30 muñeca izquierda, mancuernas, naturalmente, uno de los zapatos deformado, y esas dos manchas de rojo y negro, a la altura del estómago, por donde la sangre había escurrido en abundancia, ensuciando la camisa y diseminándose por el agua del lago. —El celular estaba en el bolsillo de los pantalones, jefe.
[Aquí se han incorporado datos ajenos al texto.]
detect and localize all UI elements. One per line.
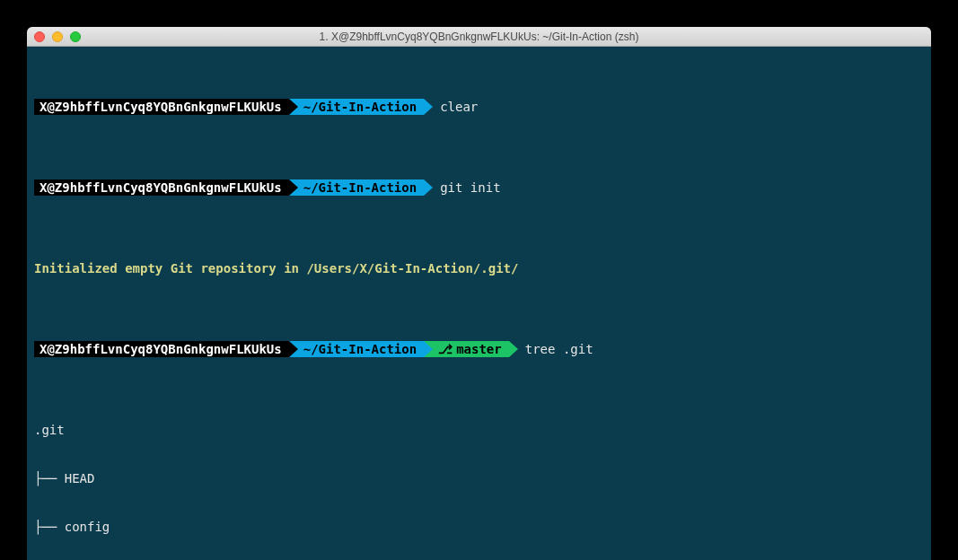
branch-icon: ⎇: [438, 341, 453, 357]
branch-name: master: [456, 341, 502, 357]
user-host-segment: X@Z9hbffLvnCyq8YQBnGnkgnwFLKUkUs: [34, 179, 289, 196]
tree-line: ├── HEAD: [34, 470, 924, 486]
prompt-line-3: X@Z9hbffLvnCyq8YQBnGnkgnwFLKUkUs~/Git-In…: [34, 341, 924, 357]
tree-root: .git: [34, 422, 924, 438]
user-host-segment: X@Z9hbffLvnCyq8YQBnGnkgnwFLKUkUs: [34, 99, 289, 115]
arrow-icon: [424, 99, 433, 115]
command-text: tree .git: [518, 341, 593, 357]
command-text: git init: [433, 179, 500, 196]
terminal-content[interactable]: X@Z9hbffLvnCyq8YQBnGnkgnwFLKUkUs~/Git-In…: [27, 47, 931, 560]
arrow-icon: [289, 179, 298, 196]
arrow-icon: [509, 341, 518, 357]
close-icon[interactable]: [34, 31, 45, 42]
window-title: 1. X@Z9hbffLvnCyq8YQBnGnkgnwFLKUkUs: ~/G…: [27, 31, 931, 43]
path-segment: ~/Git-In-Action: [298, 99, 424, 115]
branch-segment: ⎇master: [433, 341, 509, 357]
arrow-icon: [289, 99, 298, 115]
arrow-icon: [424, 179, 433, 196]
titlebar: 1. X@Z9hbffLvnCyq8YQBnGnkgnwFLKUkUs: ~/G…: [27, 27, 931, 47]
path-segment: ~/Git-In-Action: [298, 179, 424, 196]
prompt-line-2: X@Z9hbffLvnCyq8YQBnGnkgnwFLKUkUs~/Git-In…: [34, 179, 924, 196]
path-segment: ~/Git-In-Action: [298, 341, 424, 357]
command-text: clear: [433, 99, 478, 115]
terminal-window: 1. X@Z9hbffLvnCyq8YQBnGnkgnwFLKUkUs: ~/G…: [27, 27, 931, 560]
tree-line: ├── config: [34, 519, 924, 535]
minimize-icon[interactable]: [52, 31, 63, 42]
traffic-lights: [34, 31, 81, 42]
user-host-segment: X@Z9hbffLvnCyq8YQBnGnkgnwFLKUkUs: [34, 341, 289, 357]
arrow-icon: [289, 341, 298, 357]
output-line: Initialized empty Git repository in /Use…: [34, 260, 924, 276]
prompt-line-1: X@Z9hbffLvnCyq8YQBnGnkgnwFLKUkUs~/Git-In…: [34, 99, 924, 115]
maximize-icon[interactable]: [70, 31, 81, 42]
arrow-icon: [424, 341, 433, 357]
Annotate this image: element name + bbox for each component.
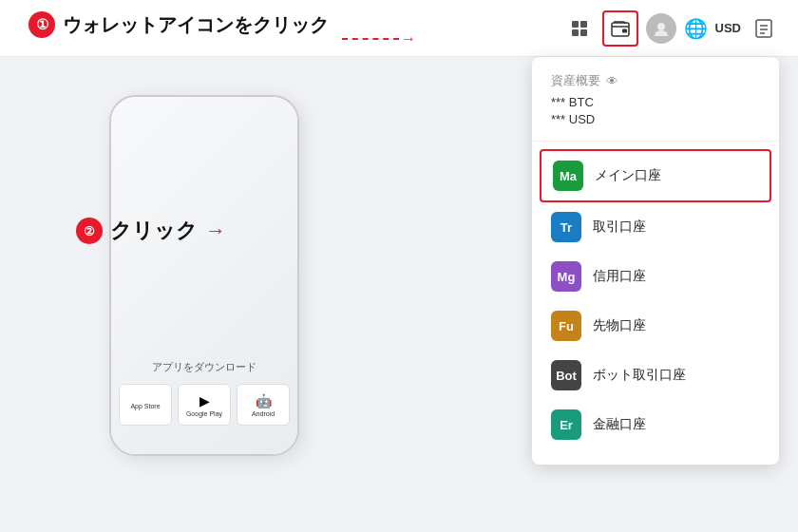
svg-rect-3: [580, 29, 587, 36]
download-icon[interactable]: [749, 13, 779, 44]
user-avatar[interactable]: [646, 13, 676, 44]
google-play-label: Google Play: [186, 410, 222, 417]
dropdown-header: 資産概要 👁 *** BTC *** USD: [532, 68, 779, 142]
language-icon[interactable]: 🌐: [684, 17, 708, 40]
google-play-icon: ▶: [200, 393, 210, 408]
grid-icon[interactable]: [564, 13, 595, 44]
account-name-ma: メイン口座: [595, 167, 661, 184]
account-item-ma[interactable]: Maメイン口座: [540, 149, 771, 202]
step1-annotation: ① ウォレットアイコンをクリック: [28, 11, 329, 38]
download-title: アプリをダウンロード: [119, 360, 290, 374]
phone-area: アプリをダウンロード App Store ▶ Google Play 🤖 And…: [57, 95, 352, 494]
wallet-dropdown: 資産概要 👁 *** BTC *** USD Maメイン口座Tr取引口座Mg信用…: [532, 57, 779, 465]
account-item-er[interactable]: Er金融口座: [532, 400, 779, 449]
currency-selector[interactable]: USD: [715, 21, 741, 35]
account-name-bot: ボット取引口座: [593, 367, 686, 384]
account-name-fu: 先物口座: [593, 317, 646, 334]
step1-text: ウォレットアイコンをクリック: [63, 12, 329, 38]
phone-screen: アプリをダウンロード App Store ▶ Google Play 🤖 And…: [111, 97, 297, 454]
account-name-er: 金融口座: [593, 416, 646, 433]
android-icon: 🤖: [256, 393, 272, 408]
asset-overview-label: 資産概要 👁: [551, 72, 760, 89]
step2-circle: ②: [76, 218, 103, 244]
account-icon-fu: Fu: [551, 311, 581, 341]
app-store-button[interactable]: App Store: [119, 384, 172, 426]
svg-rect-2: [572, 29, 579, 36]
account-item-fu[interactable]: Fu先物口座: [532, 301, 779, 351]
step1-circle: ①: [28, 11, 55, 38]
hide-icon: 👁: [606, 74, 618, 88]
svg-rect-7: [756, 20, 771, 37]
svg-rect-0: [572, 21, 579, 28]
svg-rect-5: [622, 28, 627, 32]
account-icon-tr: Tr: [551, 212, 581, 242]
btc-balance: *** BTC: [551, 95, 760, 109]
account-name-tr: 取引口座: [593, 218, 646, 236]
svg-point-6: [657, 23, 665, 30]
android-label: Android: [252, 410, 275, 417]
google-play-button[interactable]: ▶ Google Play: [178, 384, 231, 426]
usd-balance: *** USD: [551, 112, 760, 126]
account-item-mg[interactable]: Mg信用口座: [532, 252, 779, 301]
step2-annotation: ② クリック →: [76, 217, 226, 245]
account-icon-ma: Ma: [553, 161, 583, 191]
account-icon-er: Er: [551, 409, 581, 440]
step2-arrow: →: [205, 218, 226, 243]
navbar: ① ウォレットアイコンをクリック → 🌐 USD: [0, 0, 798, 57]
android-button[interactable]: 🤖 Android: [237, 384, 290, 426]
account-list: Maメイン口座Tr取引口座Mg信用口座Fu先物口座Botボット取引口座Er金融口…: [532, 142, 779, 457]
account-item-bot[interactable]: Botボット取引口座: [532, 351, 779, 400]
download-section: アプリをダウンロード App Store ▶ Google Play 🤖 And…: [119, 360, 290, 426]
account-icon-mg: Mg: [551, 261, 581, 292]
step1-arrow: →: [342, 30, 416, 48]
arrow-head-icon: →: [401, 30, 416, 48]
account-icon-bot: Bot: [551, 360, 581, 390]
step2-text: クリック: [110, 217, 198, 245]
svg-rect-1: [580, 21, 587, 28]
wallet-icon[interactable]: [602, 10, 638, 47]
download-buttons: App Store ▶ Google Play 🤖 Android: [119, 384, 290, 426]
app-store-label: App Store: [130, 403, 160, 409]
account-item-tr[interactable]: Tr取引口座: [532, 202, 779, 252]
phone-mockup: アプリをダウンロード App Store ▶ Google Play 🤖 And…: [109, 95, 299, 456]
account-name-mg: 信用口座: [593, 268, 646, 285]
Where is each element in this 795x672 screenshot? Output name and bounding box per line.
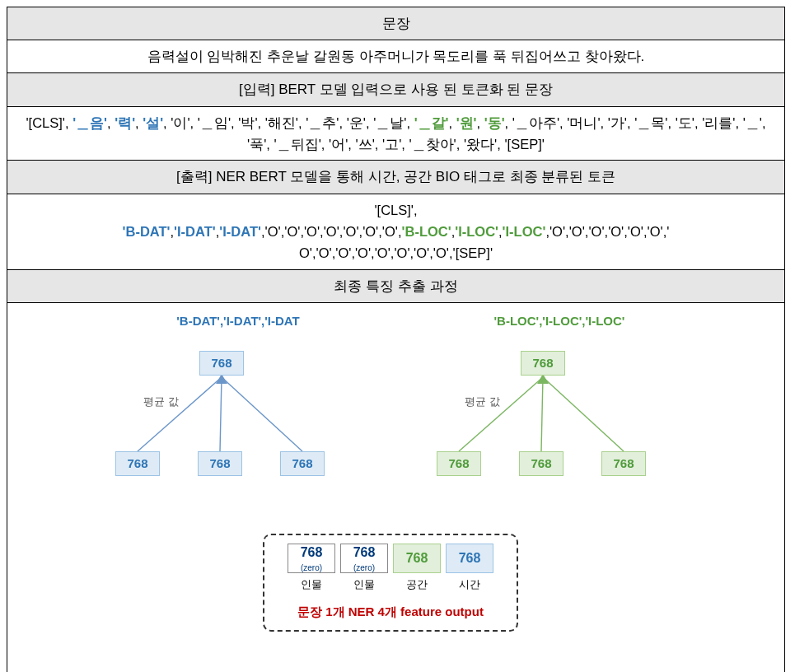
token: '머니' xyxy=(567,115,600,130)
token: '력' xyxy=(115,115,135,130)
token: , xyxy=(321,137,329,152)
feature-768-box: 768(zero) xyxy=(288,544,335,573)
token: , xyxy=(231,115,238,130)
token: '＿날' xyxy=(373,115,406,130)
token: '도' xyxy=(676,115,694,130)
right-root-768: 768 xyxy=(521,351,565,376)
header-input-tokens: [입력] BERT 모델 입력으로 사용 된 토큰화 된 문장 xyxy=(7,73,784,106)
token: , xyxy=(163,115,171,130)
bio-tag: 'B-DAT' xyxy=(123,224,171,239)
feature-slot-caption: 인물 xyxy=(340,576,388,594)
bio-tag: 'O','O','O','O','O','O','O', xyxy=(265,224,402,239)
feature-slot: 768(zero)인물 xyxy=(288,544,335,594)
token: , xyxy=(735,115,742,130)
token: '＿목' xyxy=(634,115,667,130)
sentence-text: 음력설이 임박해진 추운날 갈원동 아주머니가 목도리를 푹 뒤집어쓰고 찾아왔… xyxy=(7,40,784,73)
feature-slot-caption: 시간 xyxy=(446,576,493,594)
feature-slot-caption: 공간 xyxy=(393,576,441,594)
token: , xyxy=(559,115,567,130)
token: '푹' xyxy=(247,137,266,152)
token: '운' xyxy=(347,115,366,130)
token: , xyxy=(406,115,414,130)
token: , xyxy=(298,115,306,130)
svg-line-2 xyxy=(222,377,302,451)
token: , xyxy=(258,115,265,130)
token: '박' xyxy=(238,115,257,130)
token: '해진' xyxy=(265,115,298,130)
token: '[CLS]' xyxy=(26,115,65,130)
tokenized-sentence: '[CLS]', '＿음', '력', '설', '이', '＿임', '박',… xyxy=(7,107,784,161)
token: , xyxy=(339,115,347,130)
token: '왔다' xyxy=(464,137,497,152)
feature-output-box: 768(zero)인물768(zero)인물768공간768시간 문장 1개 N… xyxy=(263,534,518,632)
svg-line-5 xyxy=(541,377,543,451)
token: '＿갈' xyxy=(414,115,449,130)
token: '＿추' xyxy=(306,115,339,130)
token: , xyxy=(266,137,274,152)
token: '＿찾아' xyxy=(409,137,456,152)
left-avg-label: 평균 값 xyxy=(143,394,179,411)
header-output-tags: [출력] NER BERT 모델을 통해 시간, 공간 BIO 태그로 최종 분… xyxy=(7,161,784,194)
token: '쓰' xyxy=(356,137,375,152)
token: '＿' xyxy=(743,115,762,130)
token: , xyxy=(694,115,702,130)
svg-line-6 xyxy=(543,377,624,451)
bio-tags: '[CLS]', 'B-DAT','I-DAT','I-DAT','O','O'… xyxy=(7,194,784,270)
token: '고' xyxy=(382,137,401,152)
token: , xyxy=(505,115,512,130)
figure-table: 문장 음력설이 임박해진 추운날 갈원동 아주머니가 목도리를 푹 뒤집어쓰고 … xyxy=(7,7,785,672)
bio-tag: 'I-LOC' xyxy=(503,224,546,239)
feature-768-box: 768 xyxy=(446,544,493,573)
tags-line: 'B-DAT','I-DAT','I-DAT','O','O','O','O',… xyxy=(16,221,776,242)
feature-slot: 768공간 xyxy=(393,544,441,594)
token: , xyxy=(449,115,456,130)
token: '리를' xyxy=(702,115,735,130)
feature-output-caption: 문장 1개 NER 4개 feature output xyxy=(279,602,502,622)
token: , xyxy=(762,115,766,130)
feature-slot: 768시간 xyxy=(446,544,493,594)
token: , xyxy=(375,137,382,152)
token: '이' xyxy=(171,115,189,130)
feature-768-box: 768 xyxy=(393,544,441,573)
token: '어' xyxy=(329,137,348,152)
bio-tag: 'O','O','O','O','O','O',' xyxy=(549,224,669,239)
right-leaf-3: 768 xyxy=(601,451,646,476)
token: , xyxy=(348,137,355,152)
token: '가' xyxy=(608,115,627,130)
svg-line-4 xyxy=(459,377,543,451)
token: '＿뒤집' xyxy=(274,137,321,152)
svg-line-0 xyxy=(138,377,222,451)
token: , xyxy=(135,115,143,130)
token: '설' xyxy=(143,115,163,130)
right-leaf-2: 768 xyxy=(519,451,564,476)
header-sentence: 문장 xyxy=(7,7,784,40)
token: '＿음' xyxy=(72,115,107,130)
left-root-768: 768 xyxy=(199,351,244,376)
feature-slot-caption: 인물 xyxy=(288,576,335,594)
svg-line-1 xyxy=(220,377,222,451)
token: , xyxy=(107,115,115,130)
feature-diagram: 'B-DAT','I-DAT','I-DAT 'B-LOC','I-LOC','… xyxy=(7,303,784,672)
token: , xyxy=(456,137,464,152)
token: , xyxy=(627,115,634,130)
token: , xyxy=(601,115,608,130)
tags-line3: O','O','O','O','O','O','O','O','[SEP]' xyxy=(16,242,776,264)
token: '＿아주' xyxy=(512,115,559,130)
bio-tag: 'I-LOC' xyxy=(455,224,498,239)
token: '＿임' xyxy=(198,115,231,130)
left-leaf-2: 768 xyxy=(198,451,242,476)
bio-tag: 'I-DAT' xyxy=(219,224,261,239)
left-leaf-1: 768 xyxy=(115,451,160,476)
token: '동' xyxy=(484,115,505,130)
right-leaf-1: 768 xyxy=(437,451,481,476)
header-feature-extraction: 최종 특징 추출 과정 xyxy=(7,270,784,303)
token: , xyxy=(190,115,198,130)
right-avg-label: 평균 값 xyxy=(465,394,500,411)
token: , xyxy=(668,115,676,130)
feature-slots: 768(zero)인물768(zero)인물768공간768시간 xyxy=(279,544,502,594)
tags-cls: '[CLS]', xyxy=(16,199,776,221)
feature-768-box: 768(zero) xyxy=(340,544,388,573)
token: '원' xyxy=(456,115,477,130)
left-leaf-3: 768 xyxy=(280,451,325,476)
token: , xyxy=(65,115,72,130)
Aquí está —dijo Isaltino asegurando una bolsa de plástico donde había guardado el celular, un minúsculo objeto negro del tamaño de una cajetilla de cigarrillos. —¿Y los documentos? —Nada, jefe. Nada. Ni billetera, ni encendedor, ni llaves, ni ningún papel. Busqué en todos los bolsillos. No se guarda gran cosa en un esmoquin. Digamos que no es un traje que la gente vista todos los días. —¿Tú tienes esmoquin, Isaltino? —No. ¿Para qué? —Nunca se sabe. Hay cosas que me escondes. —Nunca escondería eso. Un esmoquin, nunca. En fin. ¿Usted tiene? —Tampoco, pero tú sabes más de esmóquines que yo. —Por los libros. Y las películas. James Bond siempre trae puesto un esmoquin. —Pero este no era James Bond. —A primera vista, no, pero los muertos engañan mucho. Si no le importa, me gustaría ir andando. El médico ya llega y tenemos un hotel entero bajo nuestra responsabilidad. Quién nos manda a llegar tan temprano, a las seis de la mañana. —Ando con insomnio, Isaltino.